I use a 1050 as well. I have never used the built in temp probes. I have a chugod. And an ink bird I rotate on. I love my smoker. Just got it about a month ago. And it's immediately cranked up my bbq game. I hope you enjoy it. I've done 2 turkeys, a brisket and ribs and they were all so good. I usually pull my meat about 5 degrees before done, crank that bad boy to 500 and get a nice sear at the end before resting for 30mins to an hour. Make sure you post your cooks and share tips!


----------



## rexster314 (Dec 3, 2021)

If ya'll would start using a Fireboard Drive, you would never go back to the MB probes or controller


----------



## negolien (Dec 4, 2021)

SmokingUPnorth said:


> Not familiar with the probes that come with but
> 
> Inkbirdbbq
> is a site sponsor and I love all of their products. They have good deals all the time on here.
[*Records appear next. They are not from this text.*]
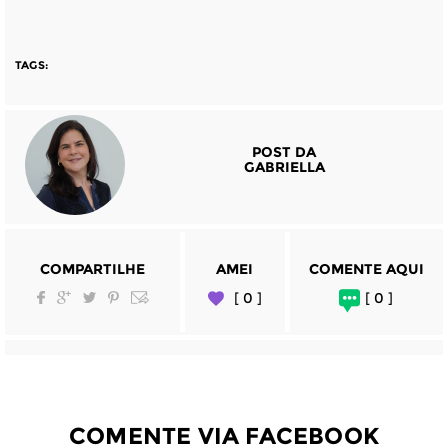
TAGS:
POST DA
GABRIELLA
COMPARTILHE
AMEI
COMENTE AQUI
[ 0 ]
[ 0 ]
COMENTE VIA FACEBOOK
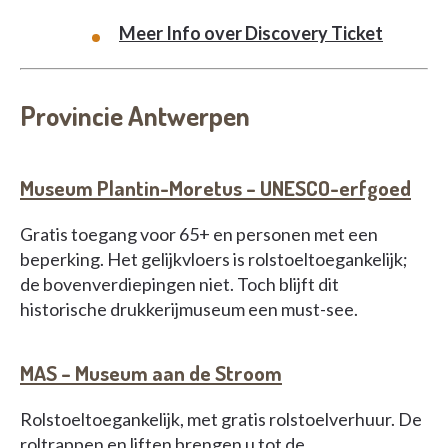
Meer Info over Discovery Ticket
Provincie Antwerpen
Museum Plantin-Moretus – UNESCO-erfgoed
Gratis toegang voor 65+ en personen met een
beperking. Het gelijkvloers is rolstoeltoegankelijk;
de bovenverdiepingen niet. Toch blijft dit
historische drukkerijmuseum een must-see.
MAS – Museum aan de Stroom
Rolstoeltoegankelijk, met gratis rolstoelverhuur. De
roltrappen en liften brengen u tot de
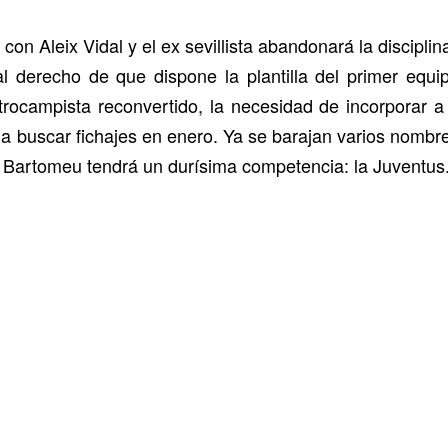
con Aleix Vidal y el ex sevillista abandonará la discipl
l derecho de que dispone la plantilla del primer equip
trocampista reconvertido, la necesidad de incorporar a
s a buscar fichajes en enero. Ya se barajan varios nombr
a Bartomeu tendrá un durísima competencia: la Juventus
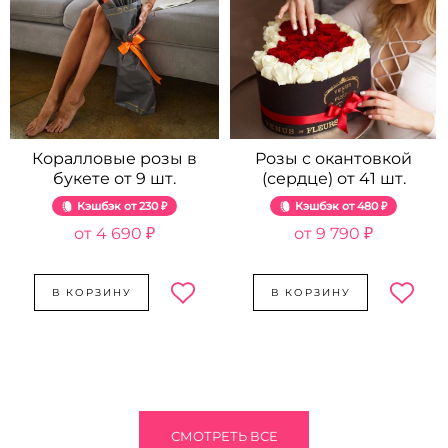
Коралловые розы в
Розы с окантовкой
букете от 9 шт.
(сердце) от 41 шт.
Кэшбэк
230 ₽
Кэшбэк
480 ₽
4 690 ₽
9 790 ₽
В КОРЗИНУ
В КОРЗИНУ
СМОТРЕТЬ ВСЕ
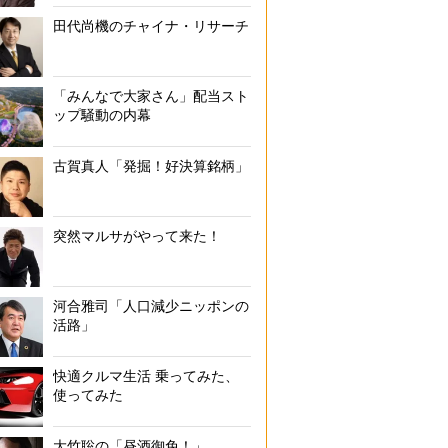
田代尚機のチャイナ・リサーチ
「みんなで大家さん」配当スト
ップ騒動の内幕
古賀真人「発掘！好決算銘柄」
突然マルサがやって来た！
河合雅司「人口減少ニッポンの
活路」
快適クルマ生活 乗ってみた、
使ってみた
大竹聡の「昼酒御免！」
Yup I don't use their probes I burnt mine up learning the heat limits of probes LOL. I also use the inkbird.. i use an IBBQ-4t and it goes right to my phone. I have had my 560 for close to three years only thing I have done is put lava lock on the lid and rutland high temp sealer and rope gasket on the fire box doors. Enjoy the grill you are gonna LOVE IT. Those probes are proprietary and 20 bucks a pop btw another reason i use inkbird


----------



## bigfurmn (Dec 4, 2021)

Pretty sure no manufacturer probes are ever all that accurate. To them the temp probes are after thoughts. I have numerous InkBird and Thermoworks units. Either one will be much more accurate that what came with it. I do love my InkBird IBBQ-4T.


----------



## jcam222 (Dec 4, 2021)

Inkbird, Thermoworks or FireBoard all good listed least expensive to most. I love my FireBoard. My buddy has the 1050 and I told him from day one to use his Inkbird. I sold 9 of these smoker last month from a deal I came across. He loves it and turns out great bbq on it.


----------